→ EXERCISE DETAILS: A faithful copy is required of the lines from the top of the entries through the line that contains "AKTUĀLI: LAIPA IZSNIEDZ", both included, with no pictures.

Data records
****
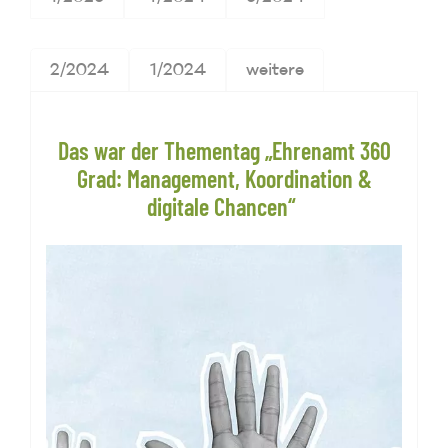
2/2024
1/2024
weitere
Das war der Thementag „Ehrenamt 360
Grad: Management, Koordination &
digitale Chancen“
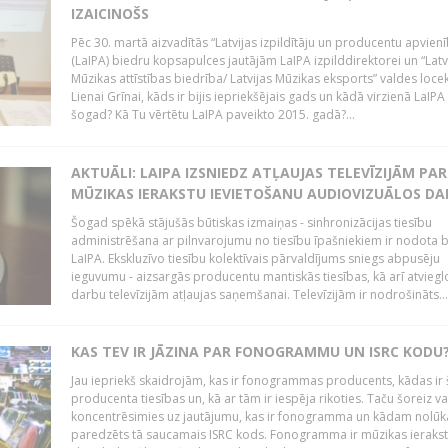
IZAICINOŠS
Pēc 30. martā aizvadītās “Latvijas izpildītāju un producentu apvien
(LaIPA) biedru kopsapulces jautājām LaIPA izpilddirektorei un “Latv
Mūzikas attīstības biedrība/ Latvijas Mūzikas eksports” valdes locek
Lienai Grīnai, kāds ir bijis iepriekšējais gads un kādā virzienā LaIP
šogad? Kā Tu vērtētu LaIPA paveikto 2015. gadā?...
AKTUĀLI: LAIPA IZSNIEDZ ATĻAUJAS TELEVĪZIJĀM PAR
MŪZIKAS IERAKSTU IEVIETOŠANU AUDIOVIZUĀLOS D
Šogad spēkā stājušās būtiskas izmaiņas - sinhronizācijas tiesību
administrēšana ar pilnvarojumu no tiesību īpašniekiem ir nodota b
LaIPA. Ekskluzīvo tiesību kolektīvais pārvaldījums sniegs abpusēju
ieguvumu - aizsargās producentu mantiskās tiesības, kā arī atviegl
darbu televīzijām atļaujas saņemšanai. Televīzijām ir nodrošināts...
KAS TEV IR JĀZINA PAR FONOGRAMMU UN ISRC KODU
Jau iepriekš skaidrojām, kas ir fonogrammas producents, kādas ir 
producenta tiesības un, kā ar tām ir iespēja rikoties. Taču šoreiz va
koncentrēsimies uz jautājumu, kas ir fonogramma un kādam nolūk
paredzēts tā saucamais ISRC kods. Fonogramma ir mūzikas ierakst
****
→ EXERCISE RESPONSE:
2/2024
1/2024
weitere
Das war der Thementag „Ehrenamt 360
Grad: Management, Koordination &
digitale Chancen“
IZAICINOŠS
Pēc 30. martā aizvadītās “Latvijas izpildītāju un producentu apvien
(LaIPA) biedru kopsapulces jautājām LaIPA izpilddirektorei un “Latv
Mūzikas attīstības biedrība/ Latvijas Mūzikas eksports” valdes locek
Lienai Grīnai, kāds ir bijis iepriekšējais gads un kādā virzienā LaIP
šogad? Kā Tu vērtētu LaIPA paveikto 2015. gadā?...
AKTUĀLI: LAIPA IZSNIEDZ ATĻAUJAS TELEVĪZIJĀM PAR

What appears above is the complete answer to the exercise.